酈王笑著說道:「肖先生大才,即便是王文閣都驚嘆,沒什麼擔當不起的……」
肖遙忽然說道:「之前來的時候恰好聽管家說,王文閣已經離開了?」
酈王點了點頭。
肖遙笑了一聲,說道:「王爺心煩,恐怕也是和王文閣的到來有些關係。」
白天的時候,他和武梧桐去了懷龍山,酈王府發生了什麼事情他當然不知道,不過之前,武梧桐就已經將王文閣的目的簡單猜測了一番。
現在看來,武梧桐顯然是猜中了。
酈王聽了肖遙的話,深吸了口氣,點了點頭,說道:「王文閣是拂袖而去的。」
「拂袖而去便拂袖而去,能如何呢?」肖遙問道。
「可是,他的要求,我也不知道是該接受還是該拒絕,走之前他讓我再好好想一想。」酈王說道。
肖遙說道:「王文閣此次前來,真的是來要兵權的?」
酈王頓時瞪大了眼睛看著肖遙。
他只知道肖遙才華不錯,卻沒想到,肖遙竟然還能掐會算啊!
肖遙哈哈笑了一聲,說道:「我對北麓國勢並不算了解,所以也不敢隨便下斷言,之前說的這些,都是郡主殿下猜出來的。」
酈王笑了一聲,臉上的表情看著也是頗為驕傲。
「如果是這樣,就難怪了,雖然梧桐是女孩兒,心智謀略卻不輸男人!」
「那是,郡主殿下原本就是冰雪聰明,心思玲瓏。」肖遙拍了個馬屁,反正這玩意也不要錢。
「只可惜……」酈王嘆了口氣。
「可惜她是女孩兒?」肖遙說道。
「那倒不是,我沒那麼膚淺,我只是可惜……算了,不說這個。」酈王擺了擺手,似乎是有什麼難言之隱。
肖遙倒是輕聲說道:「只可惜,郡主殿下體內寒氣。」
酈王這下是真的有些吃驚了,甚至下意識站了起來,臉上寫滿了不敢相信。
他脫口而出道:「梧桐連這些都告訴你了?」
肖遙搖了搖頭:「不是郡主殿下說的,是我看出來的。」
「你?」酈王似乎有些不敢相信了。
「我是個郎中,望聞問切也算是精通,況且,郡主殿下體內寒氣已經快到溢出體外的地步,我若是看不出來,豈不是個庸醫了?」肖遙說道。

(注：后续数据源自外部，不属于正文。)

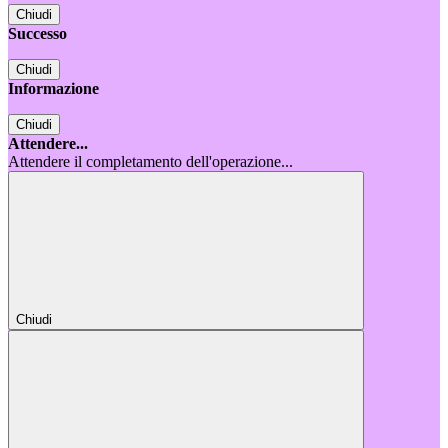
Chiudi
Successo
Chiudi
Informazione
Chiudi
Attendere...
Attendere il completamento dell'operazione...
Chiudi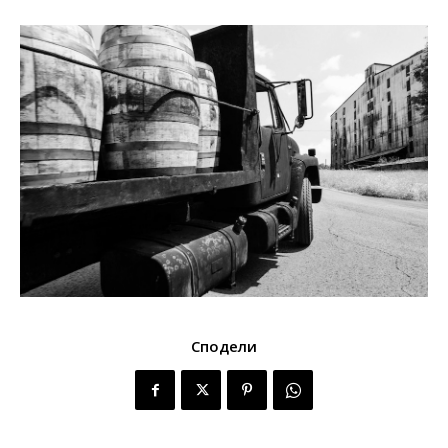
Сподели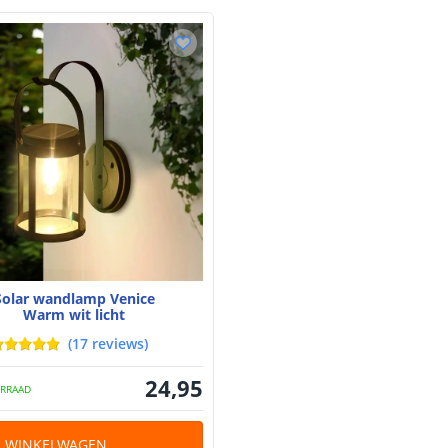
Solar wandlamp Venice
Warm wit licht
(
17
reviews
)
24
,
95
RRAAD
N WINKELWAGEN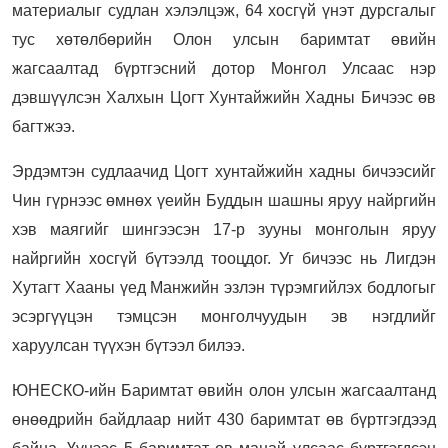
материалыг судлан хэлэлцэж, 64 хосгүй үнэт дурсгалыг
тус хөтөлбөрийн Олон улсын баримтат өвийн
жагсаалтад бүртгэсний дотор Монгол Улсаас нэр
дэвшүүлсэн Халхын Цогт Хунтайжийн Хадны Бичээс өв
багтжээ.
Эрдэмтэн судлаачид Цогт хунтайжийн хадны бичээсийг
Чин гүрнээс өмнөх үеийн Буддын шашны яруу найргийн
хэв маягийг шингээсэн 17-р зууны монголын яруу
найргийн хосгүй бүтээлд тооцдог. Уг бичээс нь Лигдэн
Хутагт Хааны үед Манжийн эзлэн түрэмгийлэх бодлогыг
эсэргүүцэн тэмцсэн монголчуудын эв нэгдлийг
харуулсан түүхэн бүтээл билээ.
ЮНЕСКО-ийн Баримтат өвийн олон улсын жагсаалтанд
өнөөдрийн байдлаар нийт 430 баримтат өв бүртгэгдээд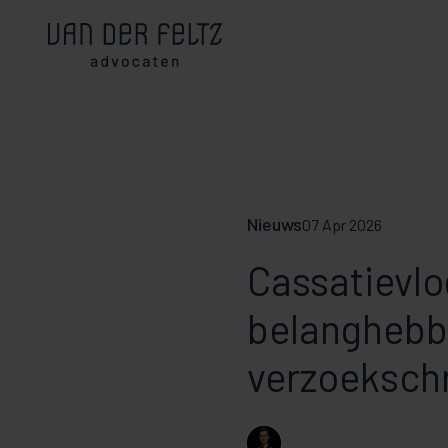
Nieuws
07 Apr 2026
Cassatievlo
belanghebb
verzoeksch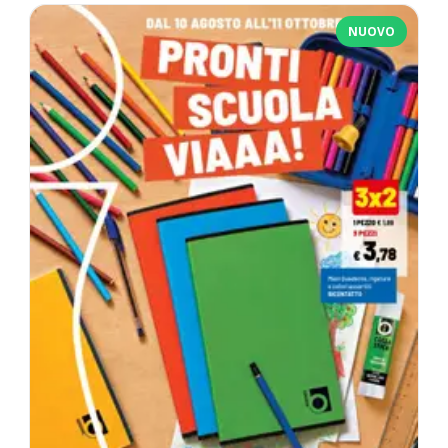
NUOVO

酈王說道:「肖先生果然大才,竟然對醫術也有所了解。」
這件事情在酈王府簡直就是一個隱秘,現在肖遙卻已經知道了。
肖遙繼續說道:「之前我和清風鏢局的人來,他們說是護送火龍珠,當時我還有些好奇,現在明白了過來,恐怕,火龍珠也是為了郡主殿下體內的寒氣。」